Je le regarde. Une fièvre ? Violente cette fièvre, je ne me rappelais pas en avoir eu de pareilles auparavant.
« Je crois que... ça va. »
- Tant mieux, on s'est beaucoup inquiétés tu sais. Cette fièvre était pour le moins... Foudroyante.
- Dites-moi... Il me semble... que Laëlys est venue vous voir avant... »
Il me semble que ma voix est pâteuse, les mots ont du mal à sortir. Il tourne vers moi un regard étrange, un peu étonné.
« Hé bien, oui, elle est venue me voir. »
Il semble hésiter, ma curiosité augmente.
« Que voulait-elle ?
- Elle... Voulait me parler, se confesser.
- De quoi donc ?
- Je serais un bien mauvais prêtre si je te le disais, Kalys ne le permettrait pas. »
Kalys était notre dieu. On le représentait souvent avec un double visage, moitié homme moitié femme, assis dans une fleur de jusquiame, tenant dans ses mains des poignards et des roses. Je regrettais que le prêtre ait raison, on ne doit révéler une confession, même après la mort de la personne concernée. Je fis une grimace, je ne saurais pas.
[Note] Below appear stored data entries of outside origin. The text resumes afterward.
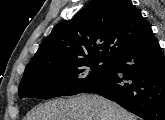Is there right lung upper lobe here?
<instances>
[{
  "mask_svg": "<svg viewBox=\"0 0 165 120\" xmlns=\"http://www.w3.org/2000/svg\"><path fill=\"white\" fill-rule=\"evenodd\" d=\"M152 35L130 0H94L71 20L55 25L27 66L79 58L113 61Z\"/></svg>",
  "mask_w": 165,
  "mask_h": 120,
  "instance_id": "right-lung-upper-lobe-1",
  "label": "right lung upper lobe"
}]
</instances>
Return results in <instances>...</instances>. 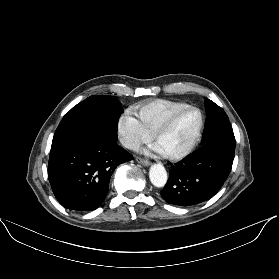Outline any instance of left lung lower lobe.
<instances>
[{
  "label": "left lung lower lobe",
  "instance_id": "left-lung-lower-lobe-1",
  "mask_svg": "<svg viewBox=\"0 0 279 279\" xmlns=\"http://www.w3.org/2000/svg\"><path fill=\"white\" fill-rule=\"evenodd\" d=\"M235 146L210 141L183 161L171 167L170 176L160 192L170 204L190 206L214 196L227 179Z\"/></svg>",
  "mask_w": 279,
  "mask_h": 279
}]
</instances>
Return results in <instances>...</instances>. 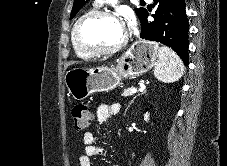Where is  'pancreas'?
<instances>
[{"mask_svg": "<svg viewBox=\"0 0 227 166\" xmlns=\"http://www.w3.org/2000/svg\"><path fill=\"white\" fill-rule=\"evenodd\" d=\"M131 89L132 88H127V89H125L124 91H123V93H122V96H130V95H132L131 94Z\"/></svg>", "mask_w": 227, "mask_h": 166, "instance_id": "1", "label": "pancreas"}]
</instances>
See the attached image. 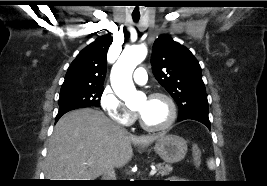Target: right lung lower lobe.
Here are the masks:
<instances>
[{"label":"right lung lower lobe","mask_w":267,"mask_h":186,"mask_svg":"<svg viewBox=\"0 0 267 186\" xmlns=\"http://www.w3.org/2000/svg\"><path fill=\"white\" fill-rule=\"evenodd\" d=\"M68 111H71V110L58 112L56 119H55V122H57L61 118V116L64 115L65 113H67Z\"/></svg>","instance_id":"right-lung-lower-lobe-1"}]
</instances>
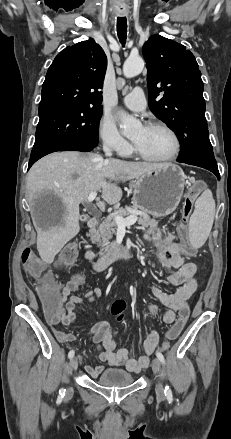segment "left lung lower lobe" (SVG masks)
Instances as JSON below:
<instances>
[{
	"mask_svg": "<svg viewBox=\"0 0 231 439\" xmlns=\"http://www.w3.org/2000/svg\"><path fill=\"white\" fill-rule=\"evenodd\" d=\"M177 161L207 169V170L211 171L212 173H214L218 179H220V174L218 171L217 163L213 164V163L201 160V159H186V160L177 159Z\"/></svg>",
	"mask_w": 231,
	"mask_h": 439,
	"instance_id": "obj_1",
	"label": "left lung lower lobe"
}]
</instances>
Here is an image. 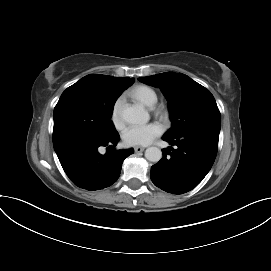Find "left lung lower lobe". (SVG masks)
<instances>
[{
  "label": "left lung lower lobe",
  "instance_id": "obj_1",
  "mask_svg": "<svg viewBox=\"0 0 271 271\" xmlns=\"http://www.w3.org/2000/svg\"><path fill=\"white\" fill-rule=\"evenodd\" d=\"M162 139L177 147L164 149L163 158L151 167L152 182L168 193L183 194L192 190L215 161L219 131L197 130Z\"/></svg>",
  "mask_w": 271,
  "mask_h": 271
}]
</instances>
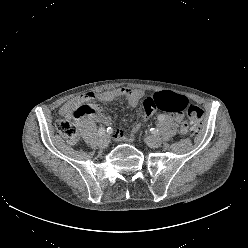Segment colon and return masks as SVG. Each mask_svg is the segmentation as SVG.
<instances>
[{
    "instance_id": "colon-1",
    "label": "colon",
    "mask_w": 248,
    "mask_h": 248,
    "mask_svg": "<svg viewBox=\"0 0 248 248\" xmlns=\"http://www.w3.org/2000/svg\"><path fill=\"white\" fill-rule=\"evenodd\" d=\"M157 111L168 113L186 112L190 121V131L192 135L197 134L203 126L204 112L197 105L189 103L184 96L163 91L149 96L144 101L145 119L151 117ZM89 112V108L84 105L73 112L74 118H80ZM57 133L65 138L70 144H76L78 140L77 129L75 125L66 120H60L55 125Z\"/></svg>"
}]
</instances>
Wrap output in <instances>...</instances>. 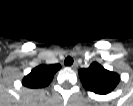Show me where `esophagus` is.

Seulement, il fallait que je saches.
« Et notre dieu ne voudrait pas que je saches la vérité sur ma propre sœur ? N'est-il pas le donneur de vérité ? »
Le regard du prêtre changea, j'avais touché juste.
« Certes, tu as raison, mais je ne pense pas que ce qu'elle ait pu me dire t'intéresse.
- Et moi je veux savoir.
- Tu es têtue... Elle m'a seulement parlé de sa relation avec le jeune homme, Theib. Rien d'autre. »
Je tiquais, avait-elle confessé ses mensonges ?
« Qu'a-t-elle dit à ce propos ?
- Je ne peux te le dire, désolée. Mais ne t'en fais pas, rien de grave, des problèmes d'amants, rien d'autre. »
Je baisse les yeux, un peu déçue. J'ai encore mal à la tête. Le prêtre se lève, il a l'air triste et gêné. Il se dirige vers la porte, avec sa longue tunique marron. Il ouvre, hésite. Il se retourne vers moi.
« Laisses les morts où ils sont Naraya, c'est mieux pour tout le monde. »
Sur ces derniers mots, il sort, me laissant seule avec mes doutes. Que voulait-il dire par là ? De ne pas chercher la vérité ? Je fermais les yeux, ma tête me faisait souffrir et mes jambes ne m'appartenaient plus.
Je m'endormis dans un sommeil troublé.